I have been working with ChatGPT, and have some code for making a predictive model. What I am having trouble with now is simply making an XY graph of dreamsign frequency, which is probably a very simple fix for anyone out there who knows coding. Here is my code at the moment for this part:

Code:
import csv
import docx
import pandas as pd
from collections import Counter
from nltk.corpus import stopwords
from nltk.tokenize import word_tokenize
import matplotlib.pyplot as plt

# Function to remove stopwords and punctuation from the text
def preprocess_text(text):
    stop_words = set(stopwords.words('english'))
    tokens = word_tokenize(text.lower())
    filtered_tokens = [token for token in tokens if token.isalpha() and token not in stop_words]
    return filtered_tokens

filename = 'Dream_Journal.docx'  # Input: Word document filename
doc = docx.Document(filename)

# Combine all text in the document
text = ' '.join([paragraph.text for paragraph in doc.paragraphs])

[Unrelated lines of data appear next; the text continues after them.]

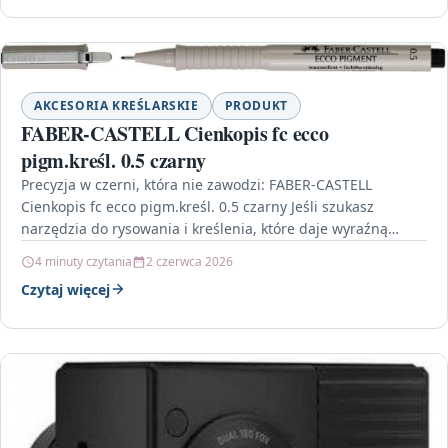
AKCESORIA KREŚLARSKIE
PRODUKT
FABER-CASTELL Cienkopis fc ecco
pigm.kreśl. 0.5 czarny
Precyzja w czerni, która nie zawodzi: FABER-CASTELL
Cienkopis fc ecco pigm.kreśl. 0.5 czarny Jeśli szukasz
narzędzia do rysowania i kreślenia, które daje wyraźną
linię…
4 minuty czytania
2 czerwca 2026
Czytaj więcej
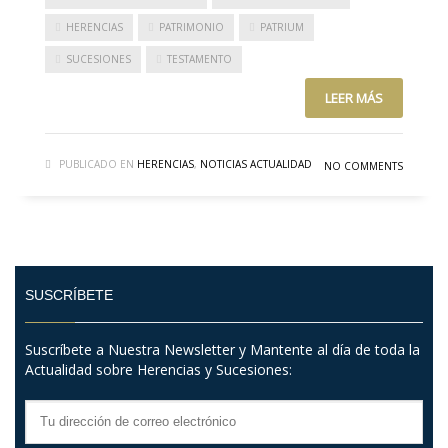
HERENCIAS
PATRIMONIO
PATRIUM
SUCESIONES
TESTAMENTO
LEER MÁS
PUBLICADO EN
HERENCIAS
,
NOTICIAS ACTUALIDAD
NO COMMENTS
SUSCRÍBETE
Suscríbete a Nuestra Newsletter y Mantente al día de toda la
Actualidad sobre Herencias y Sucesiones:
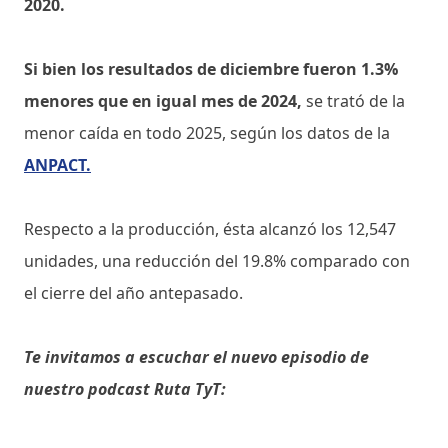
2020.
Si bien los resultados de diciembre fueron 1.3%
menores que en igual mes de 2024,
se trató de la
menor caída en todo 2025, según los datos de la
ANPACT.
Respecto a la producción, ésta alcanzó los 12,547
unidades, una reducción del 19.8% comparado con
el cierre del año antepasado.
Te invitamos a escuchar el nuevo episodio de
nuestro podcast Ruta TyT:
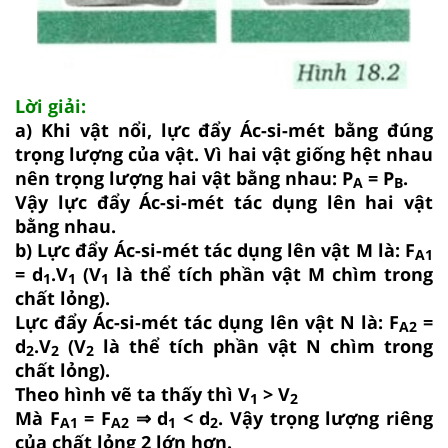
Lời giải:
a) Khi vật nổi, lực đẩy Ác-si-mét bằng đúng
trọng lượng của vật. Vì hai vật giống hệt nhau
nên trọng lượng hai vật bằng nhau: P
= P
.
A
B
Vậy lực đẩy Ác-si-mét tác dụng lên hai vật
bằng nhau.
b) Lực đẩy Ác-si-mét tác dụng lên vật M là: F
A1
= d
.V
(V
là thể tích phần vật M chìm trong
1
1
1
chất lỏng).
Lực đẩy Ác-si-mét tác dụng lên vật N là: F
=
A2
d
.V
(V
là thể tích phần vật N chìm trong
2
2
2
chất lỏng).
Theo hình vẽ ta thấy thì V
> V
1
2
Mà F
= F
⇒ d
< d
. Vậy trọng lượng riêng
A1
A2
1
2
của chất lỏng 2 lớn hơn.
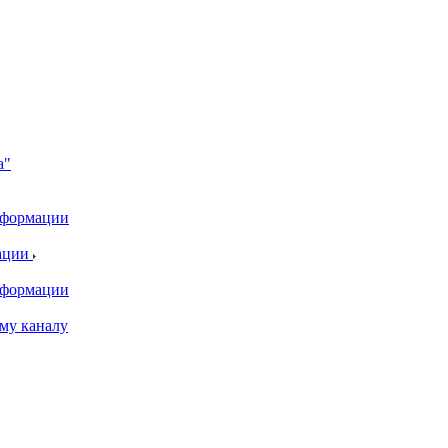
а"
информации
ации
информации
му каналу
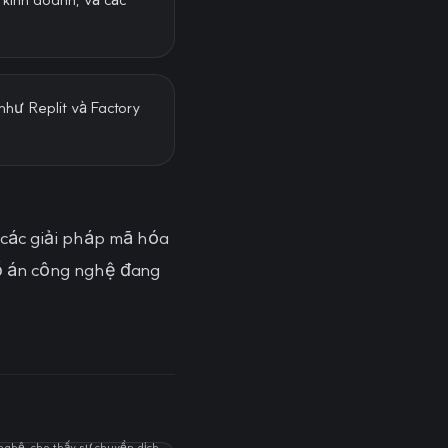
như Replit và Factory
các giải pháp mã hóa
đồ án công nghệ đang
nghệ, cho thấy sự chuyển dịch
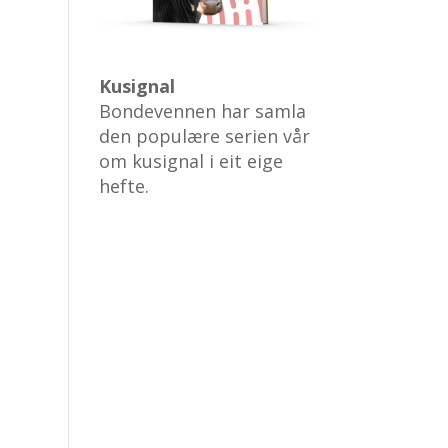
Kusignal
Bondevennen har samla
den populære serien vår
om kusignal i eit eige
hefte.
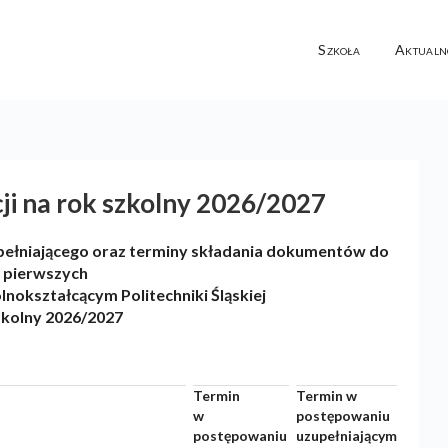
Szkoła
Aktualn
i na rok szkolny 2026/2027
pełniającego oraz terminy składania dokumentów do
s pierwszych
okształcącym Politechniki Śląskiej
zkolny 2026/2027
Termin
Termin w
w
postępowaniu
postępowaniu
uzupełniającym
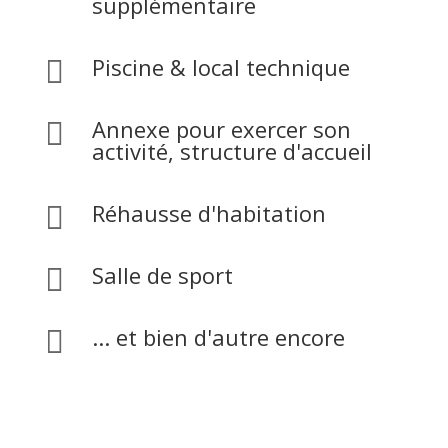
supplémentaire
Piscine & local technique

Annexe pour exercer son

activité, structure d'accueil
Réhausse d'habitation

Salle de sport

... et bien d'autre encore

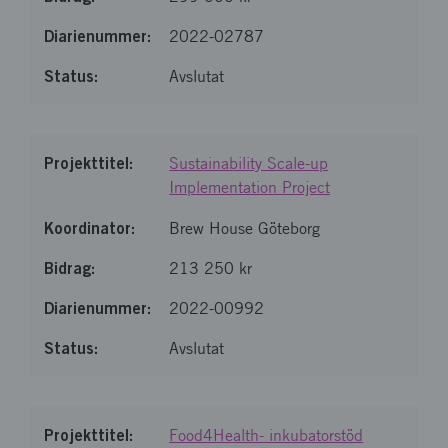
2022-02787
Avslutat
Sustainability Scale-up
Implementation Project
Brew House Göteborg
213 250 kr
2022-00992
Avslutat
Food4Health- inkubatorstöd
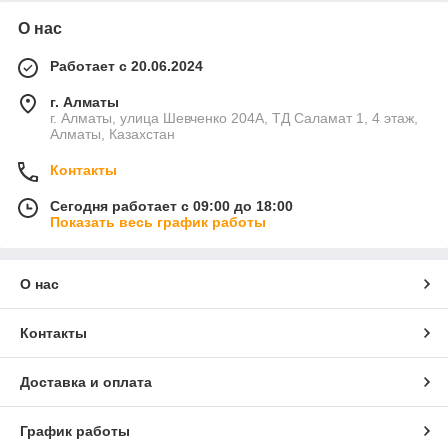
О нас
Работает с 20.06.2024
г. Алматы
г. Алматы, улица Шевченко 204А, ТД Саламат 1, 4 этаж,
Алматы, Казахстан
Контакты
Сегодня работает с 09:00 до 18:00
Показать весь график работы
О нас
Контакты
Доставка и оплата
График работы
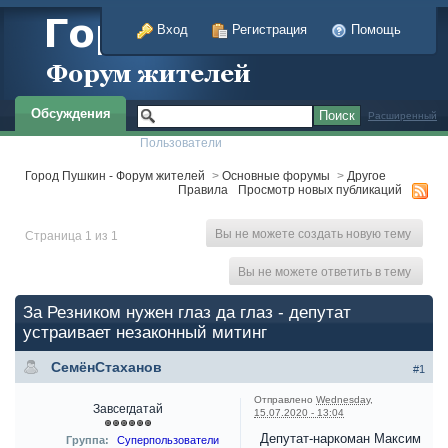
Вход
Регистрация
Помощь
Обсуждения
Расширенный
Пользователи
Город Пушкин - Форум жителей
>
Основные форумы
>
Другое
Правила
Просмотр новых публикаций
Вы не можете создать новую тему
Страница 1 из 1
Вы не можете ответить в тему
За Резником нужен глаз да глаз - депутат
устраивает незаконный митинг
СемёнСтаханов
#1
Отправлено
Wednesday,
Завсегдатай
15.07.2020 - 13:04
Депутат-наркоман Максим
Группа:
Суперпользователи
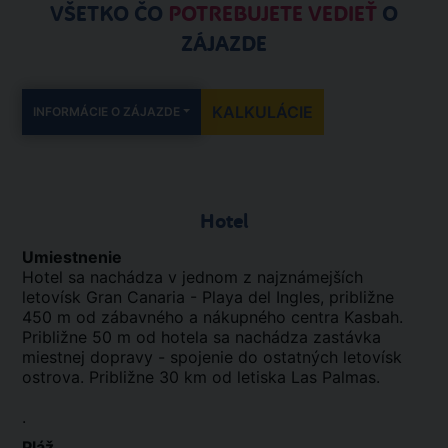
VŠETKO ČO
POTREBUJETE VEDIEŤ
O
ZÁJAZDE
KALKULÁCIE
INFORMÁCIE O ZÁJAZDE
Hotel
Umiestnenie
Hotel sa nachádza v jednom z najznámejších
letovísk Gran Canaria - Playa del Ingles, približne
450 m od zábavného a nákupného centra Kasbah.
Približne 50 m od hotela sa nachádza zastávka
miestnej dopravy - spojenie do ostatných letovísk
ostrova. Približne 30 km od letiska Las Palmas.
.
Pláž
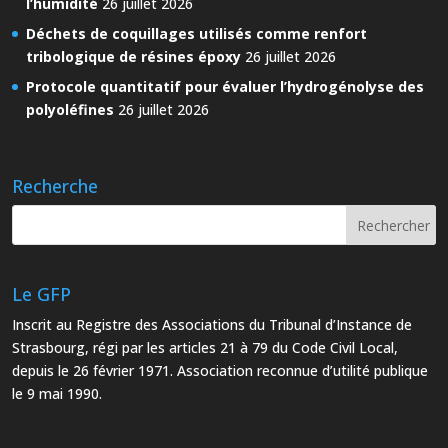
l’humidité
26 juillet 2026
Déchets de coquillages utilisés comme renfort
tribologique de résines époxy
26 juillet 2026
Protocole quantitatif pour évaluer l’hydrogénolyse des
polyoléfines
26 juillet 2026
Recherche
Le GFP
Inscrit au Registre des Associations du Tribunal d’Instance de
Strasbourg, régi par les articles 21 à 79 du Code Civil Local,
depuis le 26 février 1971. Association reconnue d’utilité publique
le 9 mai 1990.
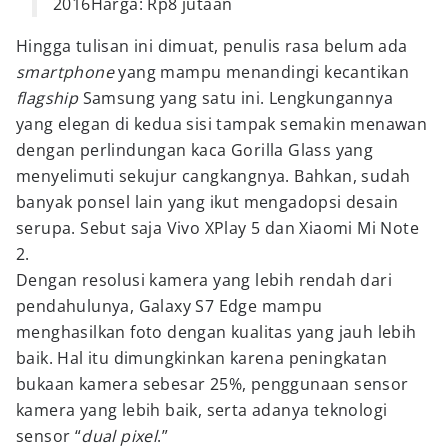
2016Harga: Rp8 jutaan
Hingga tulisan ini dimuat, penulis rasa belum ada
smartphone
yang mampu menandingi kecantikan
flagship
Samsung yang satu ini. Lengkungannya
yang elegan di kedua sisi tampak semakin menawan
dengan perlindungan kaca Gorilla Glass yang
menyelimuti sekujur cangkangnya. Bahkan, sudah
banyak ponsel lain yang ikut mengadopsi desain
serupa. Sebut saja Vivo XPlay 5 dan Xiaomi Mi Note
2.
Dengan resolusi kamera yang lebih rendah dari
pendahulunya, Galaxy S7 Edge mampu
menghasilkan foto dengan kualitas yang jauh lebih
baik. Hal itu dimungkinkan karena peningkatan
bukaan kamera sebesar 25%, penggunaan sensor
kamera yang lebih baik, serta adanya teknologi
sensor “
dual pixel
.”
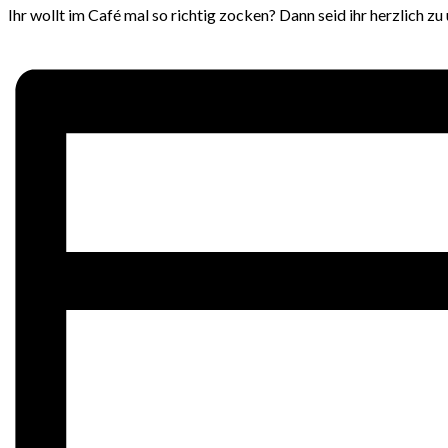
Ihr wollt im Café mal so richtig zocken? Dann seid ihr herzlich 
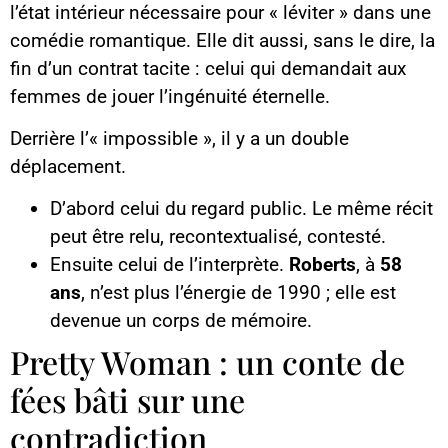
l’état intérieur nécessaire pour « léviter » dans une
comédie romantique. Elle dit aussi, sans le dire, la
fin d’un contrat tacite : celui qui demandait aux
femmes de jouer l’ingénuité éternelle.
Derrière l’« impossible », il y a un double
déplacement.
D’abord celui du regard public. Le même récit
peut être relu, recontextualisé, contesté.
Ensuite celui de l’interprète.
Roberts
, à
58
ans
, n’est plus l’énergie de 1990 ; elle est
devenue un corps de mémoire.
Pretty Woman : un conte de
fées bâti sur une
contradiction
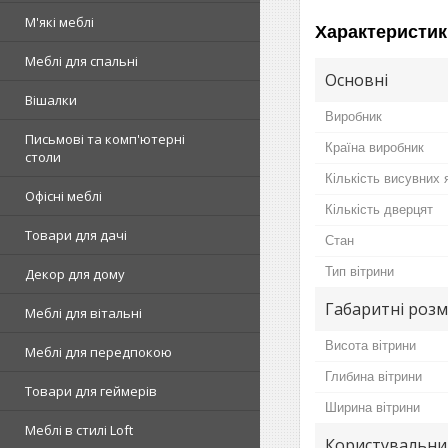
М'які меблі
Характеристик
Меблі для спальні
Основні
Вішалки
Виробник
Письмові та комп'ютерні
Країна виробник
столи
Кількість висувних 
Офісні меблі
Кількість дверцят
Товари для дачі
Стан
Тип вітрини
Декор для дому
Габаритні розм
Меблі для вітальні
Висота вітрини
Меблі для передпокою
Глибина вітрини
Товари для геймерів
Ширина вітрини
Меблі в стилі Loft
Користувальни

# Preprocess the text by removing stopwords and punctuation
filtered_words = preprocess_text(text)

# Count the occurrences of each word
word_counter = Counter(filtered_words)

# Get the most common words as keywords
num_keywords = 200  # Specify the number of keywords you want
keywords = [word for word, _ in word_counter.most_common(num_keywords)]

data = []
categories = []

while True:
    date = input("Enter a date (YYYY-MM-DD) or press Enter to exit: ")
    if not date:
        break
    journal_entry = input("Enter a journal entry: ")
    row_keywords = []

    for keyword in keywords:
        if keyword in journal_entry:
            row_keywords.append(keyword)
            if keyword not in categories:
                categories.append(keyword)

    data.append([date, row_keywords])

csv_filename = 'data.csv'

with open(csv_filename, 'a', newline='') as csvfile:
    writer = csv.writer(csvfile)
    writer.writerows(data)

print(f'CSV file "{csv_filename}" created successfully.')

# Read the CSV file into a pandas DataFrame
df = pd.read_csv(csv_filename)

# Convert 'date' column to datetime type
df['date'] = pd.to_datetime(df['date'])

# Group by week and calculate the frequency of each keyword
df['week'] = df['date'].dt.to_period('W')
df_grouped = df.groupby(['week']).apply(lambda x: x['categories'].sum()).apply(Counter)

# Create the XY plot
plt.figure(figsize=(12, 6))
for keyword in categories:  # Plot based on the list of categories
    frequencies = [counter.get(keyword, 0) for counter in df_grouped]
    plt.plot(df_grouped.index.astype(str), frequencies, label=keyword)

plt.xlabel('Week')
plt.ylabel('Frequency')
plt.title('Keyword Frequency Over Weeks')
plt.legend()
plt.xticks(rotation=45)
plt.tight_layout()
plt.show()
When I run this, it plots something at 0 frequency and nothing else.